On the way home from Kew, and just outside the gardens, we went round a large roundabout - I think they call it a gyratory system - with lots of trees on it. I felt so sorry for those trees for if the boundaries of the land donated to the gardens had been just slightly different, these trees too would be in the beautiful Kew Gardens instead of in the middle of a noisy and polluted gyratory roundabout. It seems there's a location lottery for trees just as there is for people.

After all the decluttering (>1500 items out), if I had to stay sealed in my home with no internet, would I still have enough reading material to last a couple of years? I think the answer is yes, however I'd die of starvation long before I ran out of books. A more pertinent question is do I have enough clutter left to get rid of another 1500 items. I think the answer is sadly, also yes.

We passed a load of rubbish accumulating in the street around the base of a tree. It was old cigarette boxes and other wrappers wantonly disgarded. DD was shocked: "Well that's a serious amount of pollutination!" I think we have a new family word. 😁

Why is it that every film I look for on Netflix appears on that list of films they don't have but here are a load of other random films I have no interest in, that you might like instead?

I've been awol and even considered giving up blogging. But I can't. I love my blog.

Tuesday, December 10, 2019

DD 11 - R2BC

We kept a copy for ourselves without the sunglasses.
If you understand the title of this blog then you've been here before. Anyway DD turned 11 last week. Scarily grown up but also still a little girl in many ways. And nothing of the baby years left.
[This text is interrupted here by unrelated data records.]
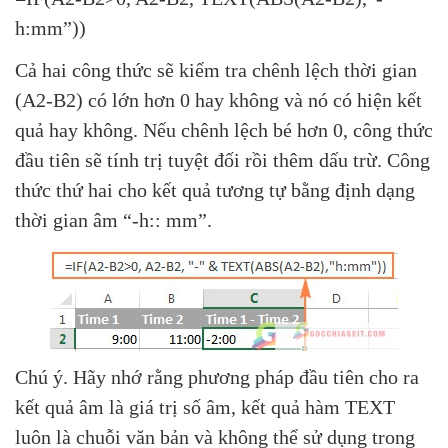
h:mm”))
Cả hai công thức sẽ kiểm tra chênh lệch thời gian
(A2-B2) có lớn hơn 0 hay không và nó có hiện kết
quả hay không. Nếu chênh lệch bé hơn 0, công thức
đầu tiên sẽ tính trị tuyệt đối rồi thêm dấu trừ. Công
thức thứ hai cho kết quả tương tự bằng định dạng
thời gian âm “-h:: mm”.
Chú ý. Hãy nhớ rằng phương pháp đầu tiên cho ra
kết quả âm là giá trị số âm, kết quả hàm TEXT
luôn là chuỗi văn bản và không thể sử dụng trong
We're usually in London for Hanuka which is on or around the time of DD's birthday, so I (or Grandma) take her to a show or a pantomime, Grandma has a birthday cake and a birthday tea with the family, and there are lots of presents. The birthday is sort of swallowed up among all the seasonal festivities.

This year we went to London in September for my brother's wedding so we're not going for Hanuka. And anyway, Hanuka is late this year, falling over Christmas week. DD felt she needed to give me instructions about how to do her birthday. "I don't need a cake," she informed me, "but you need to get me a present."
"Fine, got it, thanks."

Of course I was going to get her a present anyway. She needed a new backpack just the right size for school outings. Her regular school bag is too big and the front bit that unzips to form a small backpack for outings, is too small. (What a waste of money that idea was.) Off I went into town like Goldilocks, looking for a backpack that was just right.

Not being much of a present, I set about buying other gifts to fill it with. I bought a new watch; an alarm clock (because I want the phones out of the bedrooms at night - I got a smaller alarm clock for myself as well); a small over the shoulder bag for when she goes out and just needs her keys, phone, and some money; two books in Hebrew because she needs to start reading more in Hebrew; a back scrubber for the shower; a big bottle of moisturiser for her bedroom and a smaller tube of moisturiser for her bag; a hair accessory; and some orange Tic-tacs to take the number of gifts to 11.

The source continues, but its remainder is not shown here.